B-D3-S6 (strong: level B)
Lung ultrasound may be considered as an accurate tool in ruling out lung consolidation in comparison with chest radiography.

B-D3-S7 (no consensus: level C)
Use of lung ultrasound as an initial diagnostic strategy in the evaluation of lung consolidation improves outcomes in comparison with chest radiography.

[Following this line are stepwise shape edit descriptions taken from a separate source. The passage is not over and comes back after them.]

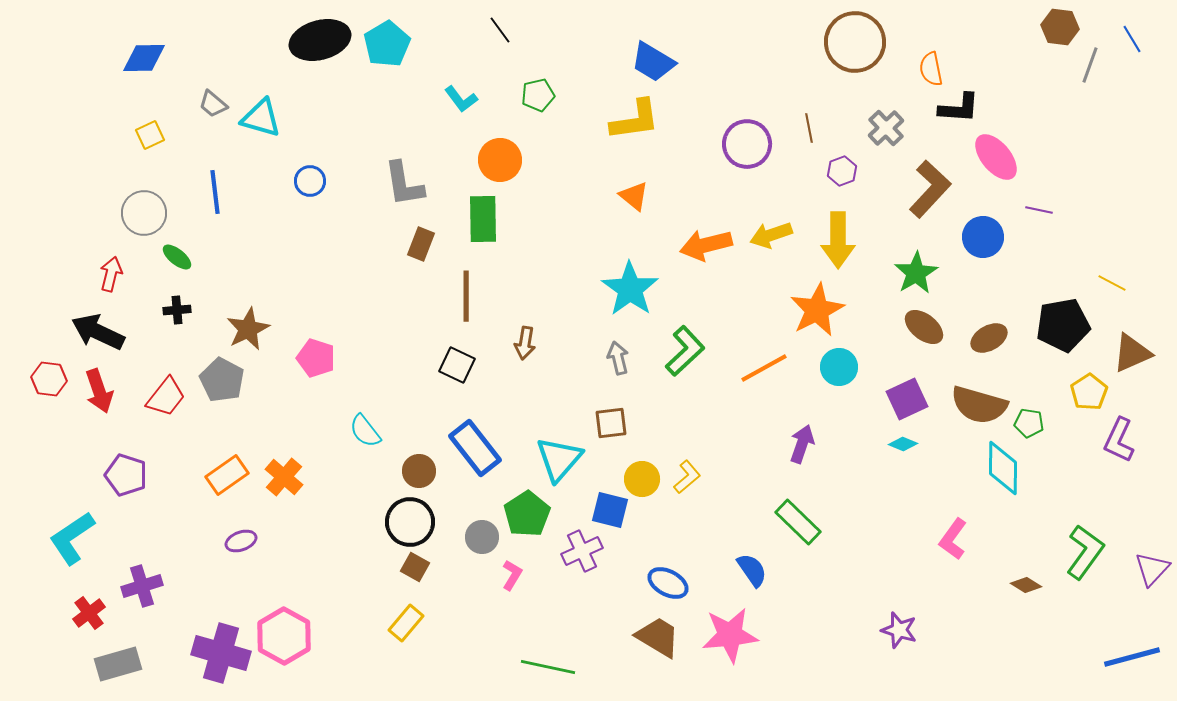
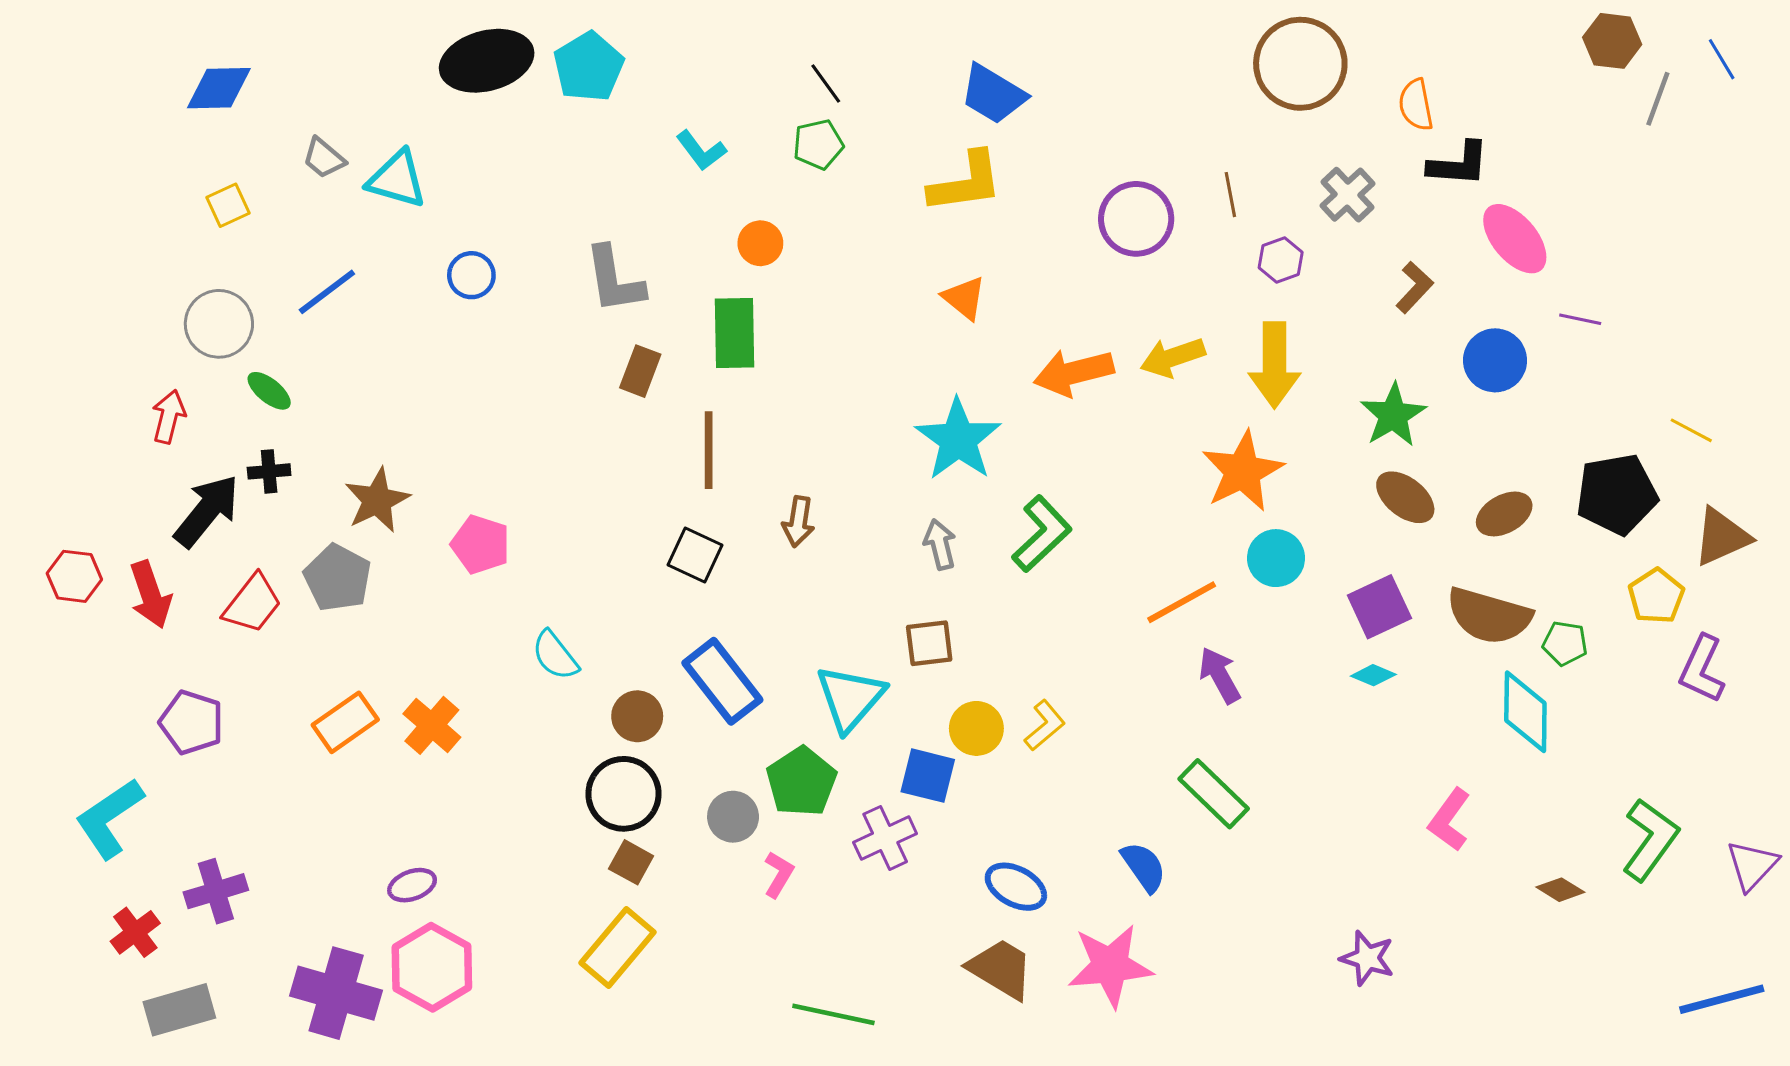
black line: (500, 30) -> (826, 84), moved
orange circle: (500, 160) -> (760, 243), size x0.7
brown L-shape: (930, 189) -> (1414, 287), size x0.6
blue line: (215, 192) -> (327, 292), turned 60
black arrow: (98, 332) -> (207, 511), moved, turned 104
orange line: (764, 368) -> (1182, 602), moved
purple arrow: (802, 444) -> (1220, 675), turned -48
purple ellipse: (241, 541) -> (412, 885), moved
yellow rectangle: (406, 623) -> (617, 947), size x1.4

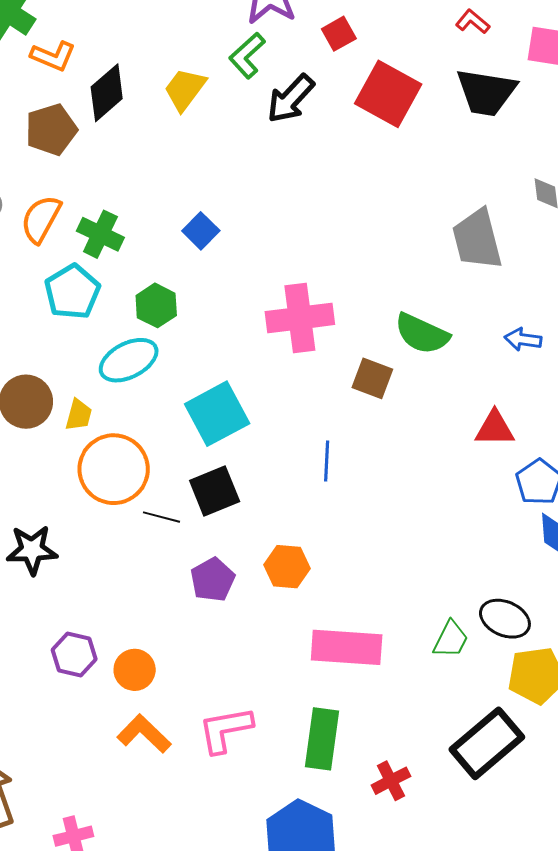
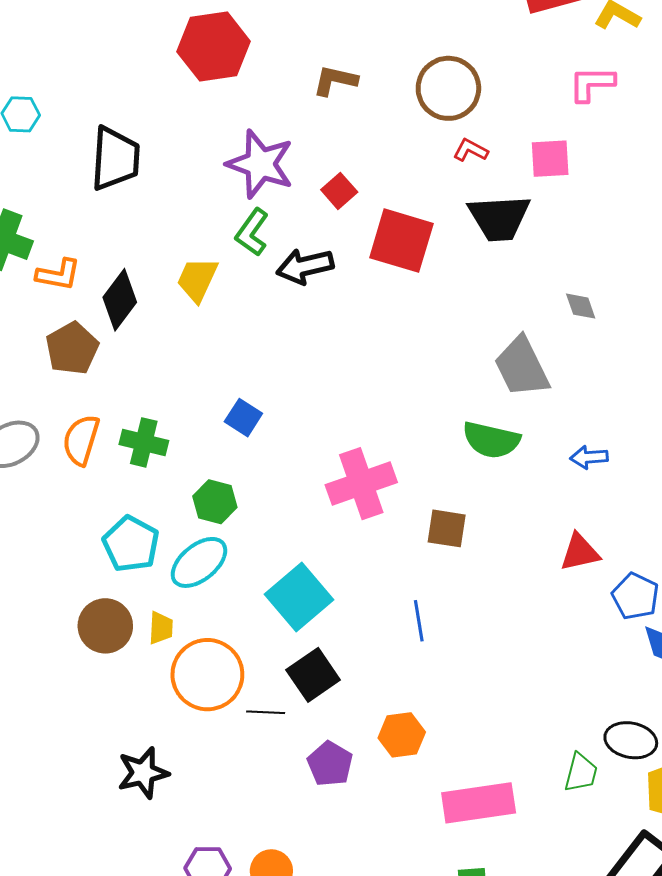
black arrow: (291, 99) -> (305, 266), turned 46
cyan pentagon: (72, 292) -> (131, 544), moved
green semicircle: (422, 334) -> (491, 440), moved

B-D3-S3 (strong: level N/A)
Ultrasound diagnosis of lung consolidation may be considered as a basic sonographic technique with a steep learning curve.

B-D4-S6 (strong: level B)
Lung ultrasound should be considered in the detection of radio-occult pulmonary conditions in patients with pleuritic pain.

B-D3-S2 (weak: level C)
In the evaluation of lung consolidation, the sonographic technique should commence with the examination of areas of interest (if present, e.g., area of pain) then progress to the entire lung, as needed.

B-D4-S3 (strong: level A)
In mechanically ventilated patients, lung ultrasound should be considered because it is more accurate than chest radiography in distinguishing various types of consolidations.

B-D4-S4 (strong: level A)
In mechanically ventilated patients lung ultrasound should be considered as it is more accurate than portable chest radiography in the detection of consolidation.

B-D4-S9 (no consensus: level N/A)
Lung ultrasound is accurate in distinguishing various types of consolidations in comparison with CT scan in mechanically ventilated patients.